Direktur Utama InJourney Airports, Mohammad Rizal Pahlevi, menjelaskan bahwa besaran potongan nilai tersebut bervariasi, apalagi dalam kondisi tertentu biaya tersebut bisa digratiskan sepenuhnya.

“Misalnya, landing fee-nya jadi 50 persen, apalagi terkadang dalam periode tertentu untuk bisa meningkatkan trafik itu kami kasih gratis. Jadi, kami nol kan, gitu,” ujar Rizal usai Rapat Dengar Pendapat (RDP) dengan Komisi VI DPR RI di Kompleks Parlemen Senayan, Jakarta, Kamis (3/9).

Stimulus Rute Baru dan Diskon PSC

Selain biaya pendaratan, InJourney Airports juga menerapkan pola insentif unik bagi maskapai nan membuka rute-rute baru. Stimulus ini mencakup support fasilitas, seperti penggunaan instansi maupun akomodasi maskapai lainnya di area bandara.

Rizal menambahkan, pada periode puncak musim liburan seperti Natal dan Tahun Baru, liburan sekolah, hingga Ramadhan dan Idul Fitri, pihaknya memberikan potongan nilai sebesar 50 persen untuk tarif pelayanan jasa penumpang pesawat alias Passenger Service Charge (PSC).

“Kami mengambil peran di situ. Kami juga turut mendukung untuk gimana masyarakat bisa mendapatkan nilai tiket nan lebih kompetitif, untuk bisa meningkatkan daya beli masyarakat,” imbuhnya.

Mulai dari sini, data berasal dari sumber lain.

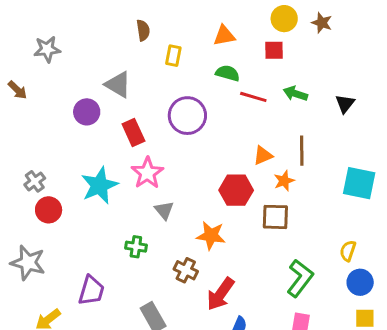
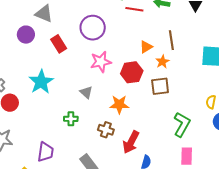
pink star: (147, 173) -> (101, 62), moved, turned 30

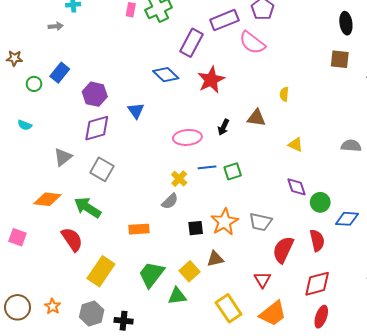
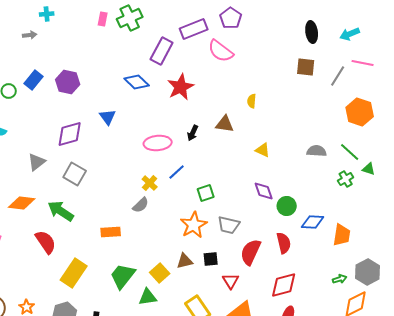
purple hexagon: (95, 94) -> (68, 82), moved
blue line: (207, 167) -> (177, 172), turned -36
green square: (233, 171) -> (206, 193), moved
black square: (196, 228) -> (211, 259), moved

Tantangan Geopolitik dan Kinerja Operasional 2025

Dalam paparannya di hadapan Komisi VI DPR RI, Rizal mengakui bahwa kondisi geopolitik dunia memberikan akibat signifikan terhadap pergerakan pesawat dan jumlah penumpang. Selain itu, perubahan nilai avtur tetap menjadi hambatan utama nan sering dikeluhkan oleh pihak maskapai.

Berdasarkan info keahlian operasional InJourney Airports tahun 2025, terdapat penurunan tipis pada pergerakan pesawat sebesar 0,2 persen secara tahunan (year-on-year), ialah dari 1,193 juta pergerakan pada 2024 menjadi 1,190 juta pada 2025.

Penurunan juga terjadi pada jumlah penumpang nan terkoreksi 1 persen, dari 160 juta pax pada 2024 menjadi 158 juta pax pada 2025. “Beberapa memang turun secara trafik pesawat dan juga penumpang, nan meningkat sedikit kargo,” jelas Rizal.

Pertumbuhan Sektor Kargo

Di tengah penurunan trafik penumpang, sektor kargo justru mencatatkan pertumbuhan positif sebesar 1 persen. Volume kargo meningkat dari 1,518 juta ton pada 2024 menjadi 1,534 juta ton pada 2025.

Menurut Rizal, kenaikan ini dipicu oleh strategi maskapai dalam mengoptimalkan pendapatan di tengah rendahnya tingkat keterisian bangku (seat load factor) penumpang.

“Biasanya pesawat penumpang itu jika seat load factor-nya rendah, mereka bakal mengoptimalkan salah satu revenue-nya melalui kargo, sehingga kargo naik 1 persen,” pungkasnya.